Wonkydonkey44 Mon 07-Nov-16 17:38:04

Check the local paper for your nana it will say in their or maybe contact local undertakers and see if they are dealing.
Go to the funeral x

OreoCat Mon 07-Nov-16 17:52:00

Also google her name, if they put a funeral notice in the paper I think the usually go online as well. Sorry for your loss.

Fidelia Mon 07-Nov-16 18:41:42

Contact the local crem and ask when the funeral is. But...if this was a sudden/unexpected death, there may be a delay if they have to do a post mortum.

If you feel that you don't want to go, then why not remember her by yourself? You could go to a cathedral and light a candle, or ask the local vicar (to you) if they would say some prayers with you to commemorate her.

HolyCrow Mon 07-Nov-16 18:47:46

Would your mum really make a scene in front of other people?

Please go to your Nannas funeral. You will regret it forever if you don't. Even if you sit at the back and out of sight of your mum. No one has the right to stop you.

It should be published in the local papers or your could have a ring around and see if you can find out details directly from the funeral directors.

Lots of love flowers

SandyY2K Mon 07-Nov-16 19:09:18

Do you have other family members who would tell you? Siblings/cousins/uncles or Aunts.

Do you know any of your Nan's friends or her neighbours who would be attending the funeral and could tell you?

How incredibly cruel of your mum to not give you the information.

Allalonenow Mon 07-Nov-16 19:22:19

Most local newspapers have an on line section for Public Notices such as deaths, so that would be an easy place to start looking for funeral information.

Your mother is looking for drama, or if she didn't want you to attend why contact you at all? Just go to the funeral, stay calm and ignore your Mother.

goddessofsmallthings Mon 07-Nov-16 19:22:53

How old is your nanna and how was she when you saw her last Friday Was she in poor health or did she seem well? Is it possible that your mother has got wind of your plans for Christmas and is playing a cruel trick on you?

Do you have a phone number for your nanna's GP, or for any of her neighbours?

Summerlovinf Mon 07-Nov-16 19:26:07

You should be able to find out the details of the funeral and, like others have said, it's your choice whether or not you go. If you decide against though I'm sure you can find something symbolic and significant to do in her memory.

Blossomdeary Mon 07-Nov-16 19:28:49

This is beyond sad - the idea that your own mother might want to stop you saying your goodbyes to you GM and is refusing to tell you what happened. I am sorry that you are in this sad situation and feel for you.

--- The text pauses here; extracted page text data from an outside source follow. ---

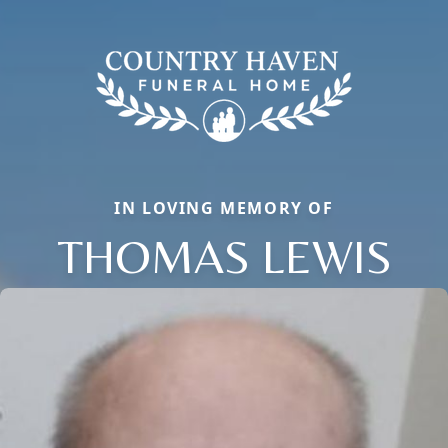
IN LOVING MEMORY OF
THOMAS LEWIS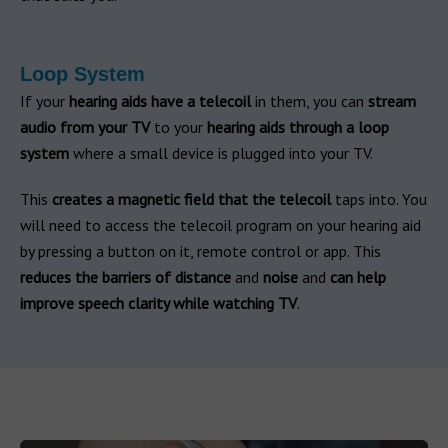
Loop System
If your
hearing aids have a telecoil
in them, you can
stream
audio from your TV
to your
hearing aids through a loop
system
where a small device is plugged into your TV.
This
creates a magnetic field that the telecoil
taps into. You
will need to access the telecoil program on your hearing aid
by pressing a button on it, remote control or app. This
reduces the barriers of distance
and
noise
and
can help
improve speech clarity while watching TV
.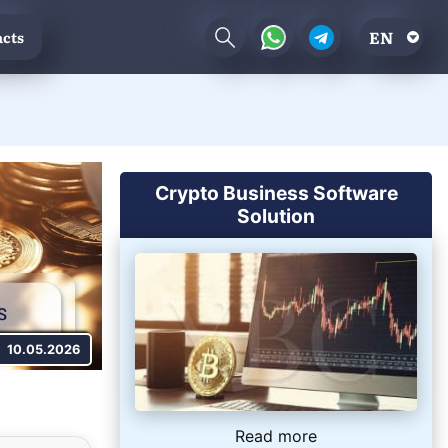
EN
cts
Crypto Business Software
Solution
10.05.2026
Read more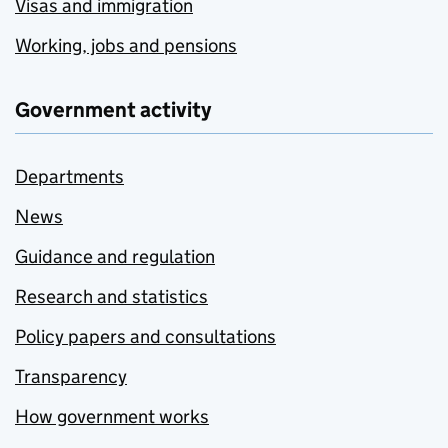
Visas and immigration
Working, jobs and pensions
Government activity
Departments
News
Guidance and regulation
Research and statistics
Policy papers and consultations
Transparency
How government works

The simple fact is that she cannot stop you from going to the funeral as it will be taking place in a public building. Others above have suggested ways of finding out the details.

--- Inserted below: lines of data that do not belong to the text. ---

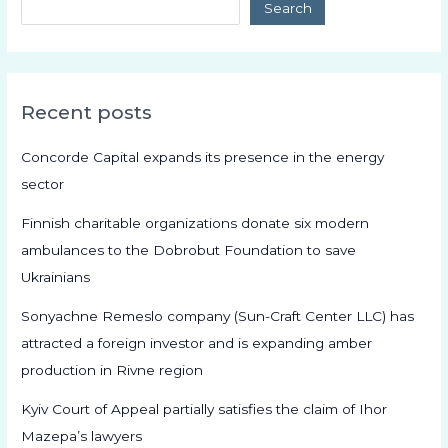
Search
Recent posts
Concorde Capital expands its presence in the energy
sector
Finnish charitable organizations donate six modern
ambulances to the Dobrobut Foundation to save
Ukrainians
Sonyachne Remeslo company (Sun-Craft Center LLC) has
attracted a foreign investor and is expanding amber
production in Rivne region
Kyiv Court of Appeal partially satisfies the claim of Ihor
Mazepa’s lawyers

If it is in a church might I suggest you make contact with the vicar so that she/he knows that there might be trouble. I am sure they would be hugely sympathetic and helpful to you.

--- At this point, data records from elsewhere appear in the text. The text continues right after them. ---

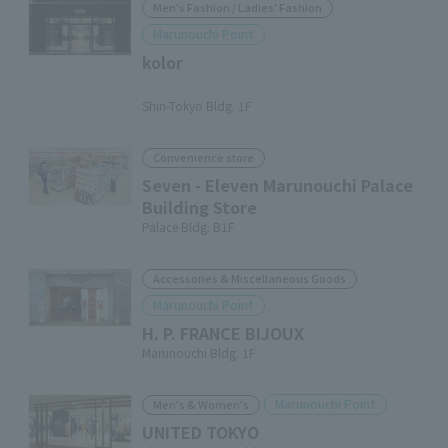
Men's Fashion / Ladies' Fashion
Marunouchi Point
kolor
​ ​
Shin-Tokyo Bldg. 1F
Convenience store
Seven - Eleven Marunouchi Palace
Building Store
Palace Bldg. B1F
Accessories & Miscellaneous Goods
Marunouchi Point
H. P. FRANCE BIJOUX
Marunouchi Bldg. 1F
Marunouchi Point
Men's & Women's
UNITED TOKYO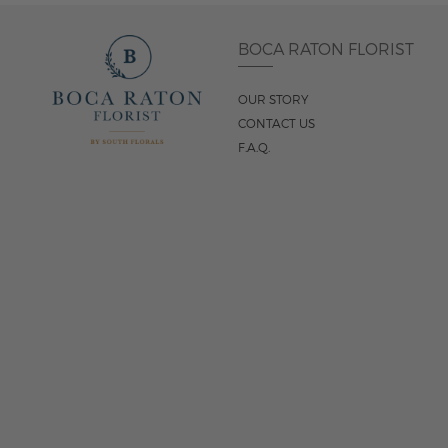
BOCA RATON FLORIST
OUR STORY
CONTACT US
F.A.Q.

I am sorry for your loss. flowers

PoisonWitch Mon 07-Nov-16 19:32:19

Agree with everyone else. Your mother is being awful and you have every right to go. Can you find any of your Nanna's friends in the phonebook?

DixieWishbone Mon 07-Nov-16 19:36:31

Phone the undertakers in your grandmother's area to see who is handling the funeral arrangements and what they are.

Go to the funeral and sit at the back.

If you can find out the name of the funeral director you may be able to go before the funeral and say goodbye to your grandmother. My father died while I was abroad and I was able to go and see him in the funeral home before he was placed in his coffin. I wish I hadn't tbh as it didn't feel like him, just his shell, but you may feel differently.

FancyPantsDelacroixTheFirst Mon 07-Nov-16 19:43:17

Try checking the websites of local undertakers, they sometimes have an upcoming funerals page.

If you are really concerned about how your mother might behave at the funeral and you can find out where your nanna will be buried you could do something special with your children afterwards, lovely flowers and talking to them about her, or whatever you think would be right for you.

NamerC Mon 07-Nov-16 21:10:10

Thank you. It's been a hard day.
She might start trouble in front of people but more in a poor me type of way like I'm the awful person.